A one-man show. Nikos from the Blue Garden Tavern, photo: Charlie Shitrit
At the highest point in the village is the Blue Garden Tavern, whose owner Nikos will shower you with everything good – stuffed zucchini flowers and zucchini flowers, fried stuffed tomatoes, amazing paoya (like chickpea paste but made of white beans); childhood-flavored macarons, a kind of coarse pasta made from local wheat; When one of us asked to settle for pizza (“because enough, how much can you eat”), the amusing Nikos – whom Nimrod calls a “one-man show” – insisted: “I’ll let you, but packed in a box. You’ll only eat what I give.” She promised to taste, and finally, out of sheer tasting, gave up the pizza.
The tourist center of the island. The promenade in the village of Pigadia,
From the sea – on fire
The livelihood of the Carpathians is based solely on tourism, so in winter some move to work in Greece and the rest spend time tending to the farm animals and lounging in front of the television until next summer. Last winter, for example, only 75 people remained in Olympus.The coastal village of Pigadia on the east of Karpathos is the island’s tourist center. Almost all the hotels are located there, among them two five-star hotels (we stayed in the luxurious “Cosmopolitan”) and some equally good ones.

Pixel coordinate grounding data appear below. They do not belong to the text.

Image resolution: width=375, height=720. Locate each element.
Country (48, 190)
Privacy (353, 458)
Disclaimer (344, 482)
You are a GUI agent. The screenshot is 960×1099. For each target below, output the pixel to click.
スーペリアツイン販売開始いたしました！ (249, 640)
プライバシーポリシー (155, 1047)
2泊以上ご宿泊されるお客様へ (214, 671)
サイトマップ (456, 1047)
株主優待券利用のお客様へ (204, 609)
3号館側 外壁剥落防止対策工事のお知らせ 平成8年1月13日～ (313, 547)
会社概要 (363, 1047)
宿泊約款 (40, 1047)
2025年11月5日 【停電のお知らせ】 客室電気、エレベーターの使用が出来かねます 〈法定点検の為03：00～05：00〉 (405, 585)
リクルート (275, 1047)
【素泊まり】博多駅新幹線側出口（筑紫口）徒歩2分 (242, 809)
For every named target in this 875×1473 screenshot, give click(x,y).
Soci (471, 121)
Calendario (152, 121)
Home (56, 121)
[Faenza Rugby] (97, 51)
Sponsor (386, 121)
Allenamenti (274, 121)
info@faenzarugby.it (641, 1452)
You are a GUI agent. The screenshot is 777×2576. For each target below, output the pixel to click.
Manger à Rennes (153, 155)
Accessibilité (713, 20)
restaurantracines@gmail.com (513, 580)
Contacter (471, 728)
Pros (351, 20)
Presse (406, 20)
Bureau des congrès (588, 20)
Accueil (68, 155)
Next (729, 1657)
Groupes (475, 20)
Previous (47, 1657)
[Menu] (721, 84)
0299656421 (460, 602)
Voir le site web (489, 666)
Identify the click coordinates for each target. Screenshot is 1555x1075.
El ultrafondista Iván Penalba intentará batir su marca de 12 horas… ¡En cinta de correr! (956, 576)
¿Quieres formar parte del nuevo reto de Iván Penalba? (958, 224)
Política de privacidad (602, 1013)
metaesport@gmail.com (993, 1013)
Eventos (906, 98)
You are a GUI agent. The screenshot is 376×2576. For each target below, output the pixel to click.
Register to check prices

Among the best we visited: “Tu Alnico”, with vine leaves stuffed with lamb meat and the most delicious manori cheese you will get; And “Sofia’s Place” on the promenade, as the name of the cordial landlady who hugs every guest and showeres him with generous portions of salads, meats, stuffed meats and fish. Ask for saganki – a kind of thick yellow cheese that burns into flames before your eyes and is seasoned with lemon. Fire tasting!
Play to the last guest. Taverna Pelagos, photo: Charlie Shitrit
At the Taverna “Pelagos”, on the main street of the village, the food is reasonable, but its uniqueness lies in the sweeping show of two of the four brothers who own the place, who together with changing artists play every night until the last guest.If you ask the locals about their favorite fish restaurant, they will send you to Phoniki, about 40 minutes drive from Pigadia, and to Agios Nikolaos Spoa – two fishing villages known for fine fish restaurants, where they offer their fresh catch from that day. With elderly nudists on its beach (“The Beauty of Sin,” the movie, it’s not), go to the smiling Maria from the Lets Eat tavern – the only one that doesn’t charge Israelis for umbrellas (you’ll recognize by the blue and red colors) – and indulge in a glass of fizzy Greek “myth” beer or a cooling glass of ouzo. In general, every tavern on the island will always serve you ouzo or myth first.